Work to be completed =>
The entries below are to be retyped exactly. Preserve every word.

START Input data

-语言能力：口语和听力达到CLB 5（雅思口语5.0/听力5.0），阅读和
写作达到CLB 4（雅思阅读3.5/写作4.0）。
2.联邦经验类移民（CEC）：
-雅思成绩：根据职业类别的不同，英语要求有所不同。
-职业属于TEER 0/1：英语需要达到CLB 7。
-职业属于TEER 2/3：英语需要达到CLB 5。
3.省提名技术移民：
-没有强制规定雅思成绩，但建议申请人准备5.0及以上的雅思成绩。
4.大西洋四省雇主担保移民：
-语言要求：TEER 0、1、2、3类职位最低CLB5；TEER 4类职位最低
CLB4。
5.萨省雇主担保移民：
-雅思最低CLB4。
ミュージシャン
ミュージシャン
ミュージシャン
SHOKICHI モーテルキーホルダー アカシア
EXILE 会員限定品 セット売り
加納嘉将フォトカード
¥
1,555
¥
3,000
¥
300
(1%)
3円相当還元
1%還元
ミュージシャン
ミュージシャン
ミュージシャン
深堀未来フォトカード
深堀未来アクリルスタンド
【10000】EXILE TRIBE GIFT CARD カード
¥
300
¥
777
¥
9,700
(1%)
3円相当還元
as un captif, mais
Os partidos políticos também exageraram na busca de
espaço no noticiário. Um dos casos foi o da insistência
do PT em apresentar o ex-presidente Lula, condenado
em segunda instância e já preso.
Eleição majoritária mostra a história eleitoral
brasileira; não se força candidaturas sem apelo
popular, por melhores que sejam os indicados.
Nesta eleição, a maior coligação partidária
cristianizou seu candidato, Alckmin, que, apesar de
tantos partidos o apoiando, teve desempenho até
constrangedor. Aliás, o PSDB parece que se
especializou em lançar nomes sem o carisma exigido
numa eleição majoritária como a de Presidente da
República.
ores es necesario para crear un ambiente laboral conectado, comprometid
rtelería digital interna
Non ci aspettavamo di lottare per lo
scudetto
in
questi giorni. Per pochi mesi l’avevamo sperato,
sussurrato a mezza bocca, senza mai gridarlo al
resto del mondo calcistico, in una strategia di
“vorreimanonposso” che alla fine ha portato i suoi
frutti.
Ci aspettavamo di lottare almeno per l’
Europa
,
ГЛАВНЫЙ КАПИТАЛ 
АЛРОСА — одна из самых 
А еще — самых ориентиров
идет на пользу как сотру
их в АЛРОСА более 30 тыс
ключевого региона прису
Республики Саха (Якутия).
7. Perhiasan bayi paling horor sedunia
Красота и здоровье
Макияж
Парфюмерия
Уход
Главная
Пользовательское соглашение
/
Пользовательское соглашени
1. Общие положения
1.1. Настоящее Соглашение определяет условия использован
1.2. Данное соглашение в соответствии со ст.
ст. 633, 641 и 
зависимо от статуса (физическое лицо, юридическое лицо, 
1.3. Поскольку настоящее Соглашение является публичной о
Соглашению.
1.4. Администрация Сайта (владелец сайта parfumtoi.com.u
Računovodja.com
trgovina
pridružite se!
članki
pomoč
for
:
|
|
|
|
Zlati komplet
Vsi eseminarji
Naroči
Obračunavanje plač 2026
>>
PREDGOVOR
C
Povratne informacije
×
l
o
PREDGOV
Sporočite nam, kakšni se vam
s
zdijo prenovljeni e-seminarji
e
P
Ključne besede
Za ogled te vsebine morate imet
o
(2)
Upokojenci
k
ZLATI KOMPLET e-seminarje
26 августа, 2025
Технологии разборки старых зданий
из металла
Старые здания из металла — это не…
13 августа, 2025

END Input data

Solution below =>
-语言能力：口语和听力达到CLB 5（雅思口语5.0/听力5.0），阅读和
写作达到CLB 4（雅思阅读3.5/写作4.0）。
2.联邦经验类移民（CEC）：
-雅思成绩：根据职业类别的不同，英语要求有所不同。
-职业属于TEER 0/1：英语需要达到CLB 7。
-职业属于TEER 2/3：英语需要达到CLB 5。
3.省提名技术移民：
-没有强制规定雅思成绩，但建议申请人准备5.0及以上的雅思成绩。
4.大西洋四省雇主担保移民：
-语言要求：TEER 0、1、2、3类职位最低CLB5；TEER 4类职位最低
CLB4。
5.萨省雇主担保移民：
-雅思最低CLB4。
ミュージシャン
ミュージシャン
ミュージシャン
SHOKICHI モーテルキーホルダー アカシア
EXILE 会員限定品 セット売り
加納嘉将フォトカード
¥
1,555
¥
3,000
¥
300
(1%)
3円相当還元
1%還元
ミュージシャン
ミュージシャン
ミュージシャン
深堀未来フォトカード
深堀未来アクリルスタンド
【10000】EXILE TRIBE GIFT CARD カード
¥
300
¥
777
¥
9,700
(1%)
3円相当還元
as un captif, mais
Os partidos políticos também exageraram na busca de
espaço no noticiário. Um dos casos foi o da insistência
do PT em apresentar o ex-presidente Lula, condenado
em segunda instância e já preso.
Eleição majoritária mostra a história eleitoral
brasileira; não se força candidaturas sem apelo
popular, por melhores que sejam os indicados.
Nesta eleição, a maior coligação partidária
cristianizou seu candidato, Alckmin, que, apesar de
tantos partidos o apoiando, teve desempenho até
constrangedor. Aliás, o PSDB parece que se
especializou em lançar nomes sem o carisma exigido
numa eleição majoritária como a de Presidente da
República.
ores es necesario para crear un ambiente laboral conectado, comprometid
rtelería digital interna
Non ci aspettavamo di lottare per lo
scudetto
in
questi giorni. Per pochi mesi l’avevamo sperato,
sussurrato a mezza bocca, senza mai gridarlo al
resto del mondo calcistico, in una strategia di
“vorreimanonposso” che alla fine ha portato i suoi
frutti.
Ci aspettavamo di lottare almeno per l’
Europa
,
ГЛАВНЫЙ КАПИТАЛ 
АЛРОСА — одна из самых 
А еще — самых ориентиров
идет на пользу как сотру
их в АЛРОСА более 30 тыс
ключевого региона прису
Республики Саха (Якутия).
7. Perhiasan bayi paling horor sedunia
Красота и здоровье
Макияж
Парфюмерия
Уход
Главная
Пользовательское соглашение
/
Пользовательское соглашени
1. Общие положения
1.1. Настоящее Соглашение определяет условия использован
1.2. Данное соглашение в соответствии со ст.
ст. 633, 641 и 
зависимо от статуса (физическое лицо, юридическое лицо, 
1.3. Поскольку настоящее Соглашение является публичной о
Соглашению.
1.4. Администрация Сайта (владелец сайта parfumtoi.com.u
Računovodja.com
trgovina
pridružite se!
članki
pomoč
for
:
|
|
|
|
Zlati komplet
Vsi eseminarji
Naroči
Obračunavanje plač 2026
>>
PREDGOVOR
C
Povratne informacije
×
l
o
PREDGOV
Sporočite nam, kakšni se vam
s
zdijo prenovljeni e-seminarji
e
P
Ključne besede
Za ogled te vsebine morate imet
o
(2)
Upokojenci
k
ZLATI KOMPLET e-seminarje
26 августа, 2025
Технологии разборки старых зданий
из металла
Старые здания из металла — это не…
13 августа, 2025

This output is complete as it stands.